Material for this task:
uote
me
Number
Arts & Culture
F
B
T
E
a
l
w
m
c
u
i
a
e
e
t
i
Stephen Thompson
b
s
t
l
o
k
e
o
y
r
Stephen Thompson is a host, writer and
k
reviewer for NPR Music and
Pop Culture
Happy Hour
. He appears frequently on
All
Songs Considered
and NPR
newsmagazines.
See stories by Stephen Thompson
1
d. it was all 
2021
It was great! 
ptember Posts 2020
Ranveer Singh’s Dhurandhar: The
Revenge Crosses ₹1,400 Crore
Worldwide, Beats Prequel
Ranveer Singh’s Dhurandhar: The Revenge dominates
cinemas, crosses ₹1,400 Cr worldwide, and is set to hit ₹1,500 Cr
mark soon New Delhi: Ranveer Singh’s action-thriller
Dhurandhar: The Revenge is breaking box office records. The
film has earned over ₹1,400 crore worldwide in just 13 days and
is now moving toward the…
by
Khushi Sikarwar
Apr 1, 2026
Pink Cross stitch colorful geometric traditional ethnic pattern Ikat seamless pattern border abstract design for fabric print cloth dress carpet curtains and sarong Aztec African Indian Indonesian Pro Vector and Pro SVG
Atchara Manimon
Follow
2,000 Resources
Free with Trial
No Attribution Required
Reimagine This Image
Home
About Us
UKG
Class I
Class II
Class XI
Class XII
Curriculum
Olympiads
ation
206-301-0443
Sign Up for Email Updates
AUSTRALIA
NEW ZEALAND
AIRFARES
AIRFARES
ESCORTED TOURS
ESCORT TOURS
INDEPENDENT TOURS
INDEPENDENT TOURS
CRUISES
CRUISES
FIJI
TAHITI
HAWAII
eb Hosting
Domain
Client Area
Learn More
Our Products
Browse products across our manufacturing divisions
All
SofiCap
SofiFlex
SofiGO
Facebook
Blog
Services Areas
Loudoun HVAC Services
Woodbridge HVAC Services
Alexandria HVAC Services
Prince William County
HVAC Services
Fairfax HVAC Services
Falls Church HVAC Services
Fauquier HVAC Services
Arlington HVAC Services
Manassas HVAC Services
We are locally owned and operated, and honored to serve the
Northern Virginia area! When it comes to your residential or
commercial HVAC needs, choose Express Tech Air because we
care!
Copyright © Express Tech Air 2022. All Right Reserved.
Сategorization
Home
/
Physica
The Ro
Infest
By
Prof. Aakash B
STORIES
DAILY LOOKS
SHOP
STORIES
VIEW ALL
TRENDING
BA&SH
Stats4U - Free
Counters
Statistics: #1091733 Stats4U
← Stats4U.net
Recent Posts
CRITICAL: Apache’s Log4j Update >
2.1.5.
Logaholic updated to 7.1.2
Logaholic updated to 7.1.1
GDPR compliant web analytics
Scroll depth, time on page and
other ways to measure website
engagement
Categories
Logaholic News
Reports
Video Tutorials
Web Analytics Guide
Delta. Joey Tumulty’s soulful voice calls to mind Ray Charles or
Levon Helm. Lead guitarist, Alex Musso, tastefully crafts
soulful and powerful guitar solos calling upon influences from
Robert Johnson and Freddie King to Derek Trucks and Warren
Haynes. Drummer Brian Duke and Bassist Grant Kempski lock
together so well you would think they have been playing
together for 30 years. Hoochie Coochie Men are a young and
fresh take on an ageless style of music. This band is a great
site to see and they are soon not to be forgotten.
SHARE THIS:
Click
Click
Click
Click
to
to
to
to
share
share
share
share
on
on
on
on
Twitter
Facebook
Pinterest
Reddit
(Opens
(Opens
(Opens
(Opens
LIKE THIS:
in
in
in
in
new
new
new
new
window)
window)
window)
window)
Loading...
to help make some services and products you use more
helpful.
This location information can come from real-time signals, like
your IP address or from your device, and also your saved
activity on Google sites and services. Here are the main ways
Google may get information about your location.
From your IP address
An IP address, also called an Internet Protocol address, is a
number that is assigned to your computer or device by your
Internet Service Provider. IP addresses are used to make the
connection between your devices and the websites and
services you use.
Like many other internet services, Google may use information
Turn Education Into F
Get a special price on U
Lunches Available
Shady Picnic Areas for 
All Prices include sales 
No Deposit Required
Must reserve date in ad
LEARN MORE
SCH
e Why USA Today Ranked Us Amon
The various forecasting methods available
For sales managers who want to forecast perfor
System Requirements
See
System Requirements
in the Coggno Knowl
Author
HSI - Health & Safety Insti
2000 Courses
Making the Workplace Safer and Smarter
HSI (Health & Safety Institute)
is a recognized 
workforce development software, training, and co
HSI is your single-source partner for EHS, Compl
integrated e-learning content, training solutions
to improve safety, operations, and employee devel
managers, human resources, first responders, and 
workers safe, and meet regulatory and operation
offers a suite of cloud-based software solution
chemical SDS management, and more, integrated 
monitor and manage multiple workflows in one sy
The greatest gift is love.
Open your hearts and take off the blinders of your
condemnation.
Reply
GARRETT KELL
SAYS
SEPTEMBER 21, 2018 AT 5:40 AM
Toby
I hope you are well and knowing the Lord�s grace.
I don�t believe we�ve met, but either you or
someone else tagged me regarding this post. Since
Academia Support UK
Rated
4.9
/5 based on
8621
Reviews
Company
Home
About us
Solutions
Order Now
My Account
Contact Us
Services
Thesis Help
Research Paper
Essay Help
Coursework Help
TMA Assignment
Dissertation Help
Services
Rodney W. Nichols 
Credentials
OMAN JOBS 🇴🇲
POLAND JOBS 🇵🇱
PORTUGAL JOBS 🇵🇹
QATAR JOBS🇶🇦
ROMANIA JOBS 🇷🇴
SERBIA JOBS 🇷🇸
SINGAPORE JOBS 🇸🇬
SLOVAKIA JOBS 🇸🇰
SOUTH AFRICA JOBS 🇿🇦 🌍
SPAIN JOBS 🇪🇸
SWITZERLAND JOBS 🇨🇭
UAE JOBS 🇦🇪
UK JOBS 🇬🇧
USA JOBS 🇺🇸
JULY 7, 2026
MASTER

Exercise details:
Find the line containing "OMAN JOBS 🇴🇲" in the material above. Print it and every line after it through the end, exactly and only those.

Answer box:
OMAN JOBS 🇴🇲
POLAND JOBS 🇵🇱
PORTUGAL JOBS 🇵🇹
QATAR JOBS🇶🇦
ROMANIA JOBS 🇷🇴
SERBIA JOBS 🇷🇸
SINGAPORE JOBS 🇸🇬
SLOVAKIA JOBS 🇸🇰
SOUTH AFRICA JOBS 🇿🇦 🌍
SPAIN JOBS 🇪🇸
SWITZERLAND JOBS 🇨🇭
UAE JOBS 🇦🇪
UK JOBS 🇬🇧
USA JOBS 🇺🇸
JULY 7, 2026
MASTER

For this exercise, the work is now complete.